_Directions for this task_.
Only an exact copy of the listing below will do.

_Material to process_.
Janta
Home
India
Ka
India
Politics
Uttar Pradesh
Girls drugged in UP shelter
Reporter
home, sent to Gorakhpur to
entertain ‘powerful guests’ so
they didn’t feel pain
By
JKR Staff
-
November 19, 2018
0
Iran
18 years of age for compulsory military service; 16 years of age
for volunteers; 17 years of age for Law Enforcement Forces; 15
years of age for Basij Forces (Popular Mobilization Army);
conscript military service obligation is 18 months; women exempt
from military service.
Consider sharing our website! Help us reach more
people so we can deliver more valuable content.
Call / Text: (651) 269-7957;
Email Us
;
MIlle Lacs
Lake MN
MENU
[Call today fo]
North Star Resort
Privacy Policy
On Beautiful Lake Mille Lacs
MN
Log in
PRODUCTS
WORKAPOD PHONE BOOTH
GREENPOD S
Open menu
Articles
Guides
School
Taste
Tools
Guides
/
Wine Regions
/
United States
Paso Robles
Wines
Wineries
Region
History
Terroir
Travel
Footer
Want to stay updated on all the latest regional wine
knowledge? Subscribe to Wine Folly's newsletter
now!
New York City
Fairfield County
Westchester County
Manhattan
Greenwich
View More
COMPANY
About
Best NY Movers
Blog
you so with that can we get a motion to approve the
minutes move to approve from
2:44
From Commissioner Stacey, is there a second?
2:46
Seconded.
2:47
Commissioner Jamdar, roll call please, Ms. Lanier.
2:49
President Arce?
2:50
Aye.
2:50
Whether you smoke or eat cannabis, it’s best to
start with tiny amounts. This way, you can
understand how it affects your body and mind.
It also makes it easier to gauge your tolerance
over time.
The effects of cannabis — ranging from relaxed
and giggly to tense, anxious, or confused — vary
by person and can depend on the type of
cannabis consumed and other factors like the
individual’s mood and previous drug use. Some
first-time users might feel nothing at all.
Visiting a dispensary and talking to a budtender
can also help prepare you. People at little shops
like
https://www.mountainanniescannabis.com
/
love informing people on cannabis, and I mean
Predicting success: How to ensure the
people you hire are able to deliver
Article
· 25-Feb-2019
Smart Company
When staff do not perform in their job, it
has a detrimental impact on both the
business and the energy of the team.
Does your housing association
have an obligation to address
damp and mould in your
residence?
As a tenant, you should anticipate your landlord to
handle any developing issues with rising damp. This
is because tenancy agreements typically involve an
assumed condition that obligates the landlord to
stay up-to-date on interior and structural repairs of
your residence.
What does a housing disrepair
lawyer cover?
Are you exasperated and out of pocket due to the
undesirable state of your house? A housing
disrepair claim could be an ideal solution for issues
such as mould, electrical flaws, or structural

_Answer below_.
Janta
Home
India
Ka
India
Politics
Uttar Pradesh
Girls drugged in UP shelter
Reporter
home, sent to Gorakhpur to
entertain ‘powerful guests’ so
they didn’t feel pain
By
JKR Staff
-
November 19, 2018
0
Iran
18 years of age for compulsory military service; 16 years of age
for volunteers; 17 years of age for Law Enforcement Forces; 15
years of age for Basij Forces (Popular Mobilization Army);
conscript military service obligation is 18 months; women exempt
from military service.
Consider sharing our website! Help us reach more
people so we can deliver more valuable content.
Call / Text: (651) 269-7957;
Email Us
;
MIlle Lacs
Lake MN
MENU
[Call today fo]
North Star Resort
Privacy Policy
On Beautiful Lake Mille Lacs
MN
Log in
PRODUCTS
WORKAPOD PHONE BOOTH
GREENPOD S
Open menu
Articles
Guides
School
Taste
Tools
Guides
/
Wine Regions
/
United States
Paso Robles
Wines
Wineries
Region
History
Terroir
Travel
Footer
Want to stay updated on all the latest regional wine
knowledge? Subscribe to Wine Folly's newsletter
now!
New York City
Fairfield County
Westchester County
Manhattan
Greenwich
View More
COMPANY
About
Best NY Movers
Blog
you so with that can we get a motion to approve the
minutes move to approve from
2:44
From Commissioner Stacey, is there a second?
2:46
Seconded.
2:47
Commissioner Jamdar, roll call please, Ms. Lanier.
2:49
President Arce?
2:50
Aye.
2:50
Whether you smoke or eat cannabis, it’s best to
start with tiny amounts. This way, you can
understand how it affects your body and mind.
It also makes it easier to gauge your tolerance
over time.
The effects of cannabis — ranging from relaxed
and giggly to tense, anxious, or confused — vary
by person and can depend on the type of
cannabis consumed and other factors like the
individual’s mood and previous drug use. Some
first-time users might feel nothing at all.
Visiting a dispensary and talking to a budtender
can also help prepare you. People at little shops
like
https://www.mountainanniescannabis.com
/
love informing people on cannabis, and I mean
Predicting success: How to ensure the
people you hire are able to deliver
Article
· 25-Feb-2019
Smart Company
When staff do not perform in their job, it
has a detrimental impact on both the
business and the energy of the team.
Does your housing association
have an obligation to address
damp and mould in your
residence?
As a tenant, you should anticipate your landlord to
handle any developing issues with rising damp. This
is because tenancy agreements typically involve an
assumed condition that obligates the landlord to
stay up-to-date on interior and structural repairs of
your residence.
What does a housing disrepair
lawyer cover?
Are you exasperated and out of pocket due to the
undesirable state of your house? A housing
disrepair claim could be an ideal solution for issues
such as mould, electrical flaws, or structural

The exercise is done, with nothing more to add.